Сам Черемных умер уже к тому времени. Он был оформителем первого окна РОСТА, в 1918 году разобрался в строе колоколов, партитуре Кремлёвских Курантов и набрал по просьбе Ленина на игральный вал курантов революционные мелодии. Но это еще не все. Он был первым иллюстратором Двенадцати стульев, печатавшихся в Огоньке.
Нина Александровна жила в Лаврушинском переулке напротив дома писателей, в котором бесчинствовала Маргарита.
Но жила она в купеческом старомосковском особняке в трёхкомнатной квартире, уставленной старинной мебелью. Детей у них с Черемныхом не было.
Потолки были не очень высокие и Нина говорила:
«Володя Маяковский вечно стукался головой о притолку.»
Я была фантастическая наивная дура. Нина полюбила меня и предложила переехать в Москву, чтобы я жила у неё и поступала во ВГИК. Но меня Москва не интересовала в мои 16 лет. Как, впрочем, не интересует и сейчас. Она хотела прописать меня в своей квартире. Это сегодня я понимаю, какое она сделала мне предложение, от которого нормальные люди не отказываются.
В ее квартире был стол, как у Репина в Куоккале, с вертящейся в середине частью. Она не знала, что я люблю и поэтому повезла меня на такси на рынок.
Приходили к ней уборщица и кухарка. Кухарка сделала жареных рябчиков в сметане. Таких рябчиков я больше никогда в жизни не ела. Нина пригласила гостей. Она не стеснялась меня им показывать.
Однажды мы пили чай, и я, помешав сахар, тогда я еще пила чай с сахаром, положила ложку на блюдце. Как мама учила. Мама учила прямо сидеть за столом, есть вилкой в левой, а ножом в правой, и да, ложку не оставлять в чашке или стакане. Нина переглянулась с Татьяной и сказала –
«Да она умеет вести себя за столом.»
Я обиделась. Но виду не подала.
К Нине пришли гости. Она их на меня позвала. Была Ольга Викланд, которая ухаживала за больным Названовым. Они с Ниной дружили. Еще был какой-то знаменитый чтец, который целовал мне ручку. Мне, в мои 16 лет. Им всем Нина сказала, что я должна поступить во ВГИК.
Викланд рассказывала истории со съёмок Гамлета. Названов играл там Короля. А я сидела с ними, старыми, и мне было совершенно не интересно. Поэтому я сбежала на свидание с Петькой Штейном, сыном драматурга, который работал осветителем в театре Оперетты. Петька. Не драматург. А потом учился в ГИТИСе у Эфроса. Но режиссёром, о котором говорят, он не стал. Занял чьё-то место в институте.

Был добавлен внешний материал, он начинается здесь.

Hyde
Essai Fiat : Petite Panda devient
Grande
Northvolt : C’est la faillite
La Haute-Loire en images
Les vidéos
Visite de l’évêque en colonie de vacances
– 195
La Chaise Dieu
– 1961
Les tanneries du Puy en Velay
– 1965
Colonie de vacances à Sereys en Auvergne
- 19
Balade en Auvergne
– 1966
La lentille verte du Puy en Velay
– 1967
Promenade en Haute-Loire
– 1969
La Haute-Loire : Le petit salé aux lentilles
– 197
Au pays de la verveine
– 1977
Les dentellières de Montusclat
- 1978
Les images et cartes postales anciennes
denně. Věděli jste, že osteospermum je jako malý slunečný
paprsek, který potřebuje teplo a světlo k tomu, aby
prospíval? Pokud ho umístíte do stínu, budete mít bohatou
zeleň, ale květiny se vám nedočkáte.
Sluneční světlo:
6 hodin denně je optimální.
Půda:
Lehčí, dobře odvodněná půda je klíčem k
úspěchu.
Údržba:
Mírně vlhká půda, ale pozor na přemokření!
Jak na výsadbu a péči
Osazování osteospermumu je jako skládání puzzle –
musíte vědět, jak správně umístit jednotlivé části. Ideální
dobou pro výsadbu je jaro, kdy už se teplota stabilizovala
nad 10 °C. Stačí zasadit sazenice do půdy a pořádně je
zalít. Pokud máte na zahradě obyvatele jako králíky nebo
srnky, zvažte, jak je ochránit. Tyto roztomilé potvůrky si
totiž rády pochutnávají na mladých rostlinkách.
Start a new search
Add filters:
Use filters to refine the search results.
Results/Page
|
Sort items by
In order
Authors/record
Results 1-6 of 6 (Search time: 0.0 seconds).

Уже нет Петьки, никого нет. Одна я осталась со своими воспоминаниями.
Кто помнит, кто такие были Викланд и Названов.
Я уехала в Ленинград. Нина писала мне, я отвечала. А потом она перестала писать. Вспомнила я о ней, когда поехала в Москву через много лет. Пришла в Лаврушинский, а особнячок снесли.
И тут моей маме пришла в голову идея, как меня отвлечь от вгиковских мыслей. Она предложила мне поступить в Герцена на иностранный факультет. И я согласилась. Конкурс там был 20 человек на место. Поэтому я никуда не поступила. Надо было идти работать.
Мамина подруга работала на Ленфильме. Но звукорежиссёром. И она вдруг предложила мне , мечта всей жизни, поработать на студии. Я была счастлива. Но это была временная работа. Замещать заболевшую тётку-реквизитора.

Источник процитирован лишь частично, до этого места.